Children let their creative juices flow

Children let their creative juices flow

Giving wings to imagination

Children let their creative juices flow

Creativity took the centre-stage as students from 120 schools across the City came together at the Army Public School, Kamraj Road, to pen their stories at the Annual Story Writing competition organised by Deccan Herald in Education (DHiE).

The students were given a choice of three topics to base their stories on.

However, current issues like wildlife protection and abolition of child labour touched a raw nerve with the secondary and high school students (class 7 to 10). For instance, Sudha, a 14-year-old girl who was sold off as a child labourer by her poverty-stricken parents, caught the attention of most students. While, the existential crisis of a male Northern White Rhino was the talking point of several students.  
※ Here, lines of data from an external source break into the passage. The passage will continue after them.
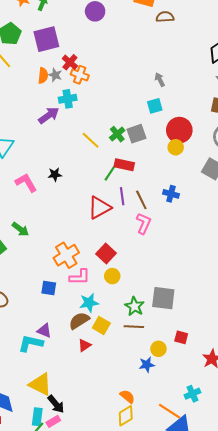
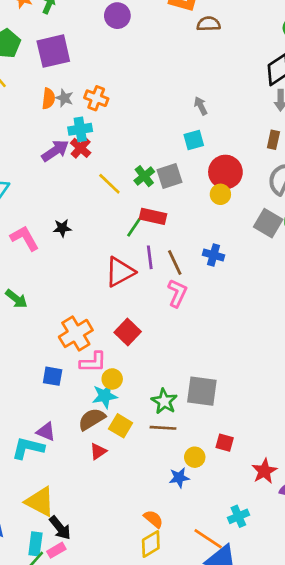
red cross: (70, 62) -> (81, 148), moved
yellow circle: (112, 276) -> (112, 379), moved

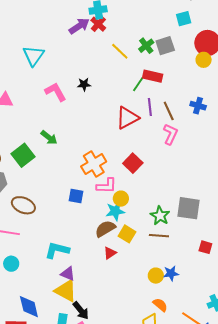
purple triangle: (46, 432) -> (68, 274), moved
yellow circle: (195, 457) -> (156, 276), moved
orange semicircle: (153, 519) -> (160, 305), moved

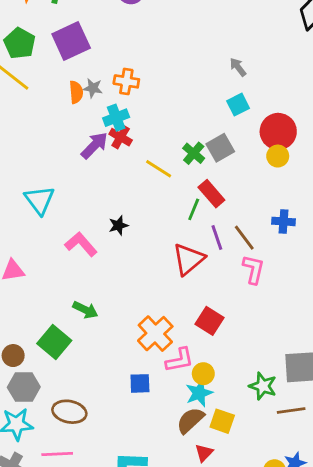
red rectangle: (153, 76) -> (211, 194), turned 48
brown line: (159, 236) -> (291, 411), moved

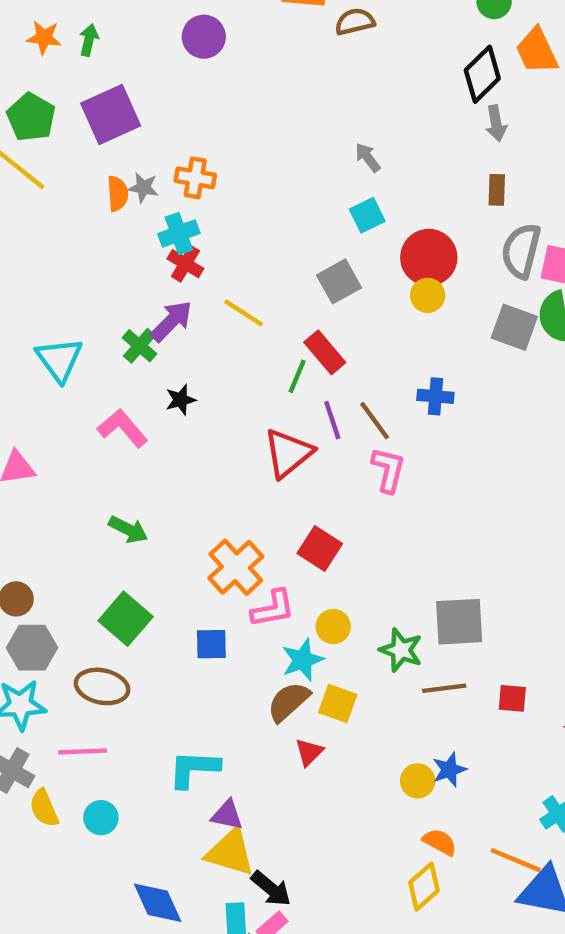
purple arrow: (94, 146) -> (172, 321), moved
green cross: (194, 153) -> (140, 346), moved
green square: (54, 342) -> (126, 619), moved
yellow circle: (203, 374) -> (333, 627), moved

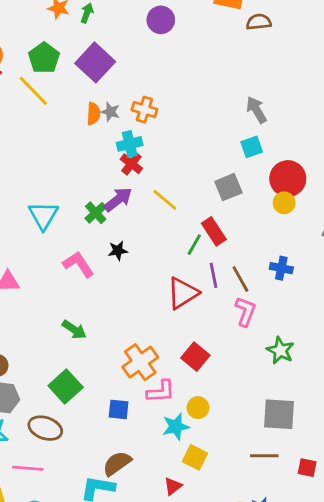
purple square: (111, 115) -> (95, 62), turned -30
gray arrow: (368, 157) -> (256, 110), size x1.4
green star: (401, 650) -> (280, 350), moved
brown semicircle: (289, 702) -> (117, 463), moved

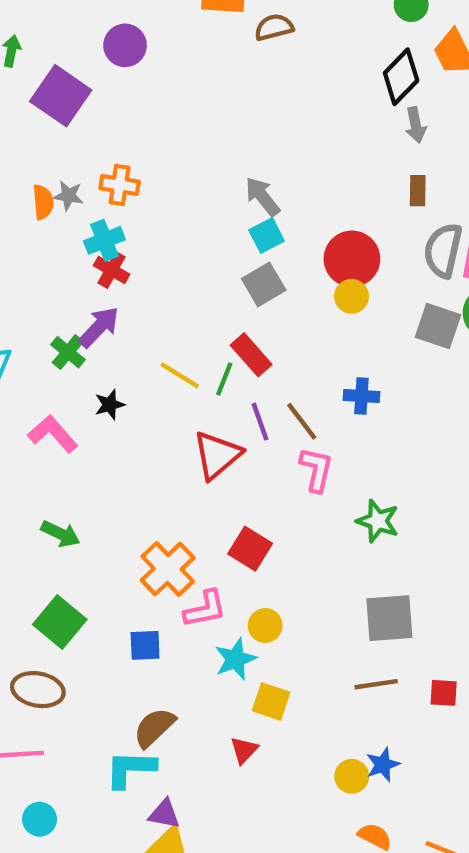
purple square: (95, 62) -> (61, 96), moved
gray arrow: (256, 110) -> (262, 197), moved
cyan square: (252, 147) -> (267, 236), moved
yellow line: (165, 200) -> (180, 375), moved

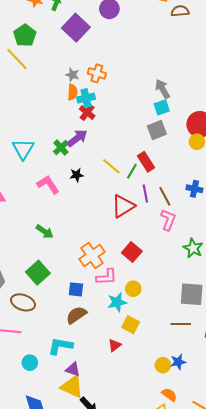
orange semicircle: (43, 202) -> (73, 92), moved
brown semicircle: (154, 728) -> (76, 315), moved
cyan circle: (40, 819) -> (30, 363), moved

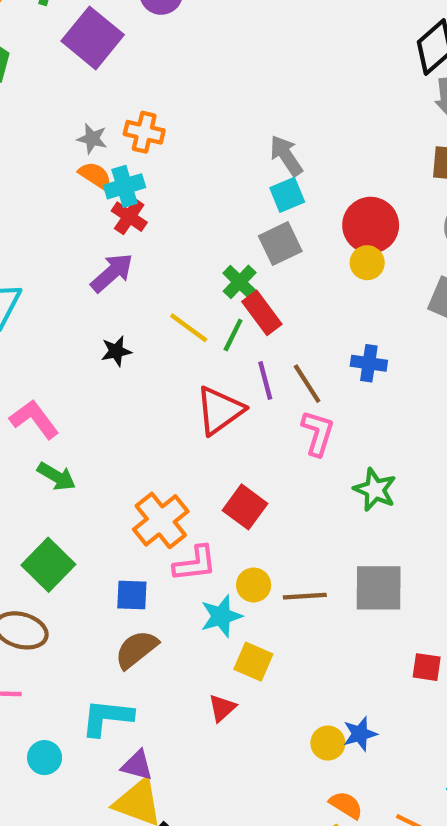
orange semicircle: (73, 92) -> (95, 176), turned -56
green cross: (61, 148) -> (240, 282), moved
pink L-shape: (48, 184) -> (34, 419), moved
brown line: (181, 324) -> (305, 596), moved

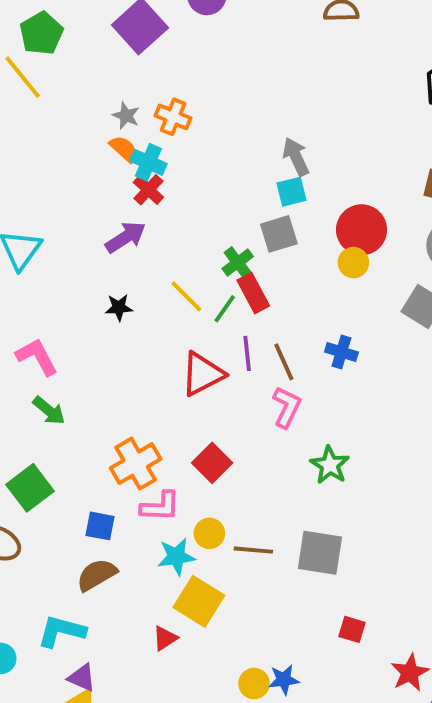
cyan cross: (125, 186) -> (148, 162), turned 32
yellow square: (253, 662) -> (199, 601), size x1.4

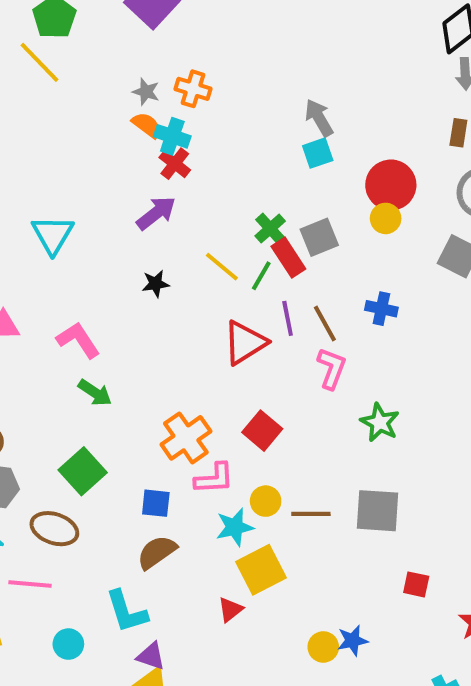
gray square: (279, 234) -> (319, 237), moved
yellow square: (199, 601) -> (261, 570), turned 36
cyan L-shape: (61, 631) -> (127, 612), turned -117

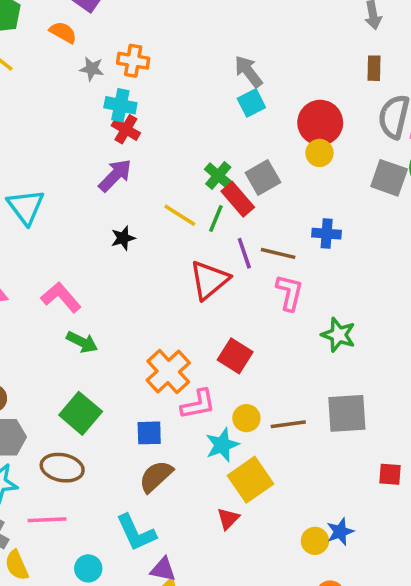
orange semicircle: (147, 125) -> (63, 32), moved
brown line: (325, 324) -> (278, 253), turned -40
On the other hand, the junior students (class 3 to 6) had much fun while writing the stories. Topics like, a butterfly that invites the reader to a magical journey, helped children give wings to their imagination. The topic was chosen by most children.  Abhay Ani­rudha of class 6, from Deccan International, found out that a lizard was eating one butterfly each day. While, Chandana MS from Bunts Sangha RNS Vidyaniketan, though initially refused to accept the butterfly’s invitation, later found herself “catching  ice-cream from a river with a net.”

While the other favourite topic of the day was the appearance of a mysterious girl at the gate of the garden of protagonist, a 10-year-old boy.  The protagonist and the mysterious girl soon become frie­nds. And an adventure begins. Meanwhile, a few students took their chance to tell the story of mankind to an alien, or rather, through an alien from outer space. As the topic suggested, a “Golden Record” with a record of human civilisation gets interce­pt­ed by an “alien.”  The students pondered on what the alien might think of life on Earth.

In the junior section too, only a few were interested to bring the Moon down to Earth. Suresh, a young boy, wanted the Moon to be brought to Earth instead of sending people to the Moon. Venkata Bhamidipati from Euro School, said, “In the story, I brought the Moon down to Earth and gave it to Nasa. Now, nobody knows what happened to the Moon.”